GOAL OF THE EXERCISE:
Hunt for the word "medios" across the entries below, copying each line that holds it.

[Dataset records]

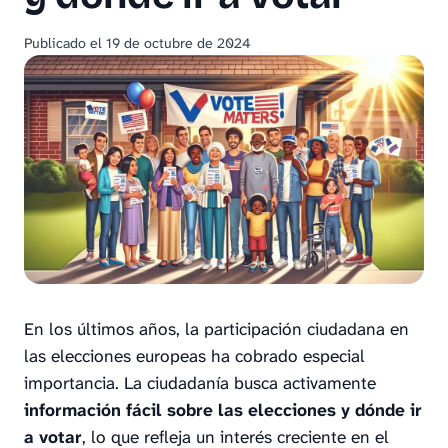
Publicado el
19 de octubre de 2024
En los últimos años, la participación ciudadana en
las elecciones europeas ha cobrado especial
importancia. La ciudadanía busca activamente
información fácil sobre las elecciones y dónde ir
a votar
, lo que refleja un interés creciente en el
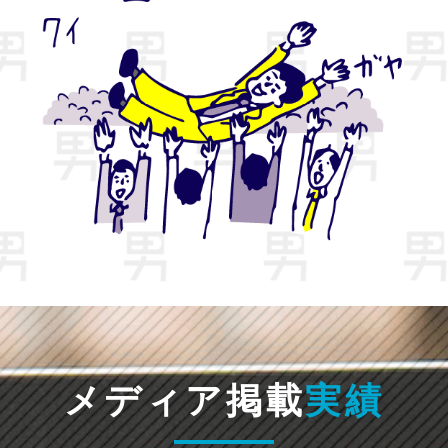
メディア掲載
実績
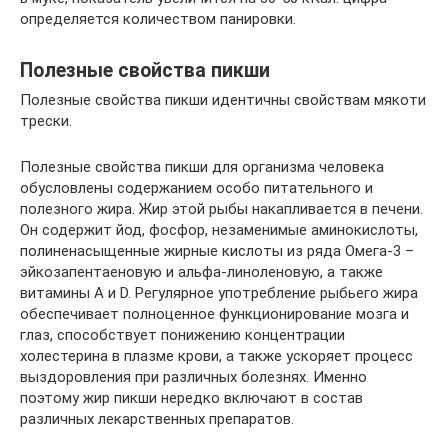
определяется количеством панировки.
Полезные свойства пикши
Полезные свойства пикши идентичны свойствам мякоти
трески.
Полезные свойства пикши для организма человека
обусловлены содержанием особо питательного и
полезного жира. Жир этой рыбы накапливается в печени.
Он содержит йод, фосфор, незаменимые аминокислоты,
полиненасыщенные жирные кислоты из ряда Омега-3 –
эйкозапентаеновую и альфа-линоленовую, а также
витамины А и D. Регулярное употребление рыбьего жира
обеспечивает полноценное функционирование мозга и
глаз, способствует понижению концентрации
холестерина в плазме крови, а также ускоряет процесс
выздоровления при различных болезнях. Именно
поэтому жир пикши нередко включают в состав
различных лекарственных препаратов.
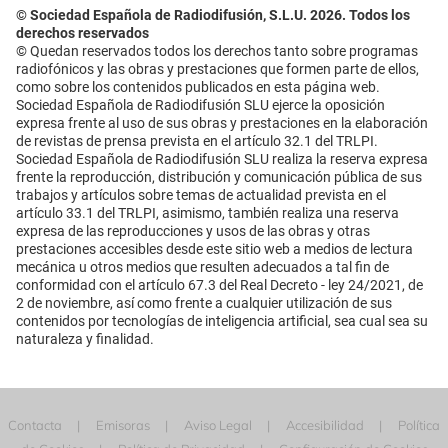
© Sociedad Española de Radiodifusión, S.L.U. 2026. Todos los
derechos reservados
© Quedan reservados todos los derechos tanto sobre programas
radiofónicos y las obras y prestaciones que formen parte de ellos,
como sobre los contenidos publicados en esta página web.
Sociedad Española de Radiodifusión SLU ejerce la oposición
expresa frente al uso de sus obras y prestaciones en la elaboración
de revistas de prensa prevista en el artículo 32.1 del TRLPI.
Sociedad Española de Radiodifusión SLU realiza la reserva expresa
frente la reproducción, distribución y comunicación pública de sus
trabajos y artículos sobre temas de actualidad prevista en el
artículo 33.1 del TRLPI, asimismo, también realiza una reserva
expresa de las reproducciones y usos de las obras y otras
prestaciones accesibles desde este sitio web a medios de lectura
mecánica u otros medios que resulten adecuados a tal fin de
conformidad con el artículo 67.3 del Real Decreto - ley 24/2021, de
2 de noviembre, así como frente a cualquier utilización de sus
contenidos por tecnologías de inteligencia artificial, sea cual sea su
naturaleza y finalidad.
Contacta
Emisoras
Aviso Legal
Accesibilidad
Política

ANSWER SPACE:
prestaciones accesibles desde este sitio web a medios de lectura
mecánica u otros medios que resulten adecuados a tal fin de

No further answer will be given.